The incident, meanwhile, came as a reminder of safety issues as more and more Bhutanese flock to the cramped place looking for cheaper places to stay. There are no official records, but locals said there are close to 2,000 Bhutanese residing along this lane.

A landlord, Tilok Sharma, who has rented space to 17 Bhutanese families, said Chinese Lane is thickly populated with Bhutanese that come from low-income group. “They are here because rent is affordable,” the landlord said. Some, according to Tilok Sharma have been renting his apartments for more than 15 years now.

Bhutanese residing in the area also said it was affordable  to live in Chinese Lane and other areas in Jaigaon.

A private employee Norbu Gyeltshen who lives with his wife and a child said it was difficult to find a house in Phuentsholing.

“The ones available are expensive,” he said.

The private employee earns Nu 9,000 a month and pays Indian Rupee (INR) 4,500 as house rent.

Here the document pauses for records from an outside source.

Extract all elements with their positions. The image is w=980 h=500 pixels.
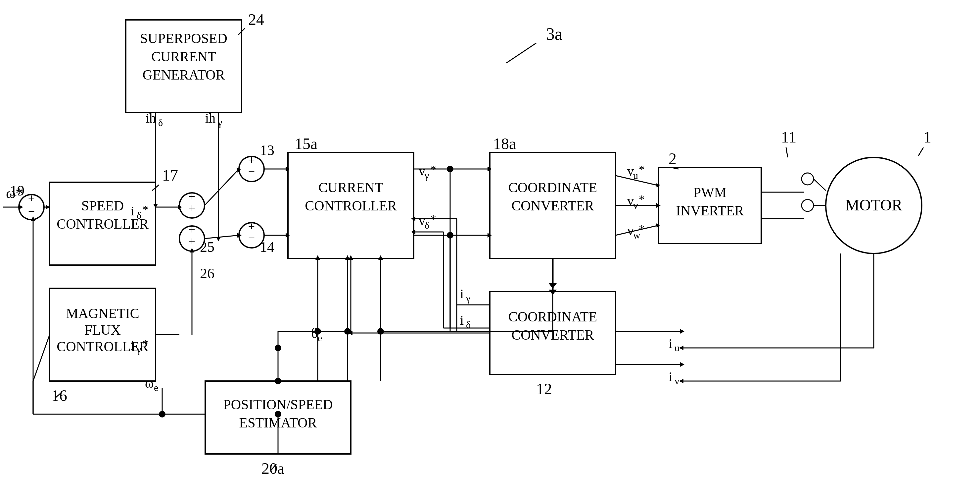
sc-label-1: SPEED [81, 198, 124, 213]
scg-label-2: CURRENT [151, 49, 216, 64]
svg-text:−: − [248, 231, 255, 244]
svg-text:+: + [189, 235, 195, 248]
v-v-star-label: v [627, 193, 634, 208]
omega-star-label: ω* [6, 185, 23, 201]
mfc-label-1: MAGNETIC [66, 306, 139, 321]
number-14: 14 [260, 239, 274, 255]
i-delta-star-subscript: δ [137, 210, 141, 220]
i-gamma-subscript: γ [466, 292, 470, 304]
number-17: 17 [162, 166, 178, 184]
i-u-label: i [668, 336, 672, 351]
motor-label: MOTOR [845, 196, 902, 214]
pwm-label-1: PWM [694, 185, 727, 200]
dot-cc-pse-1 [314, 328, 321, 335]
dot-pse-omegae [275, 411, 281, 417]
ih-delta-label: ih [146, 111, 156, 126]
sc-label-2: CONTROLLER [57, 216, 149, 232]
svg-text:+: + [189, 223, 195, 236]
cct-label-1: COORDINATE [508, 180, 597, 195]
scg-label-1: SUPERPOSED [140, 31, 228, 46]
number-16: 16 [51, 387, 67, 404]
v-u-star-label: v [627, 164, 634, 179]
mfc-label-3: CONTROLLER [57, 339, 149, 354]
cc-label-1: CURRENT [318, 180, 383, 195]
omega-e-label: ω [145, 376, 154, 391]
dot-theta-2 [275, 378, 281, 384]
motor-conn-top [802, 173, 813, 185]
reference-3a: 3a [546, 24, 562, 43]
svg-text:+: + [189, 190, 195, 203]
scg-label-3: GENERATOR [143, 67, 225, 83]
dot-cc-pse-3 [377, 328, 384, 335]
svg-text:*: * [142, 337, 148, 351]
svg-text:*: * [142, 203, 148, 216]
i-gamma-label: i [460, 286, 464, 301]
i-gamma-star-label: i [131, 338, 134, 353]
svg-line-6 [673, 168, 678, 169]
v-gamma-star-label: v [419, 164, 425, 179]
number-1: 1 [923, 128, 931, 146]
svg-text:*: * [430, 163, 436, 176]
i-delta-label: i [460, 313, 464, 328]
svg-text:+: + [248, 153, 255, 167]
cc-label-2: CONTROLLER [305, 198, 397, 213]
cct-label-2: CONVERTER [511, 198, 594, 213]
i-v-label: i [668, 369, 672, 384]
number-12: 12 [536, 380, 552, 398]
v-u-star-subscript: u [633, 170, 638, 181]
omega-e-subscript: e [154, 382, 158, 393]
number-15a: 15a [294, 135, 317, 152]
i-u-subscript: u [675, 342, 679, 353]
i-gamma-star-subscript: γ [136, 344, 141, 355]
ih-delta-subscript: δ [158, 117, 163, 128]
number-26: 26 [200, 265, 215, 282]
pse-label-1: POSITION/SPEED [223, 397, 332, 412]
dot-theta [275, 345, 281, 351]
number-18a: 18a [493, 135, 516, 152]
ih-gamma-label: ih [205, 111, 215, 126]
motor-conn-mid [802, 200, 813, 211]
i-delta-star-label: i [131, 203, 134, 218]
i-v-subscript: v [675, 375, 679, 387]
number-13: 13 [260, 142, 274, 158]
v-gamma-star-subscript: γ [424, 170, 429, 181]
v-delta-star-subscript: δ [425, 220, 429, 231]
number-24: 24 [248, 11, 264, 28]
svg-text:*: * [430, 213, 436, 226]
svg-text:+: + [28, 192, 35, 205]
svg-text:*: * [639, 193, 645, 206]
number-11: 11 [781, 128, 796, 146]
pwm-label-2: INVERTER [676, 203, 744, 218]
svg-text:+: + [189, 201, 195, 215]
svg-text:−: − [248, 165, 255, 178]
mfc-label-2: FLUX [84, 323, 121, 338]
svg-text:*: * [639, 163, 645, 176]
svg-text:−: − [28, 205, 35, 218]
number-2: 2 [668, 150, 676, 167]
svg-text:+: + [248, 220, 255, 233]
v-delta-star-label: v [419, 213, 425, 228]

Police personnel and firefighters from both Jaigaon and Phuentsholing helped contain the fire.

Rajesh Rai, Phuentsholing

1 reply
  1. logical
    logical says:

    Its disappointing that Bhutanese children should suffer due to SEVERE conditions pushing them away from habitable areas in own country. Often we hear of lives claimed by flood and often by fire. This time it is news about children getting half burnt in house at Chinese line at Jaigaon across the border in India which their parents found AFFORDABLE, paying up to INR Rs.4500 per month being 50% of their gross monthly income.
    The GNH STANDARDS paying more attention to AESTHETIC ASPECTS and other abstract things rather than considering for SAFETY pays blind eye to the needs for comfort of less fortunate nationals in the country. Several restrictions on building affordable housing forbid their presences in urbanities. The CHAUVINIST zealots knowingly set difficult standards, arguably UNNECESSARY making it harder for weaker section of society availing the security and comfort in own country. I equate this action as IRRESPONSIBILITY and COLD form of PERSECUTION of the poor whose rights they deprive.
    The people mentioned in thousands finding homes across the border spending up to 50% of their income presents two things:
    a. Their willingness to pay for living space and hence expecting nothing for free.
    b. The needs and comfort of thousands of our own people in little town that could be settled and provided by understanding and compromising on parts of urban building norms. It is evident now that same is deliberately neglected and there is nobody to take responsibility for such COLD behavior against public convenience.
    If there were to be efforts from members of the public for own good in absence of flexibility or clarity from government, anybody acts loyal and patriotic to the state and arrange for sabotaging the infrastructure, turning investment into waste. Who in Bhutan are so rich to play with authorities in such destructive manner to expect any of them struggling?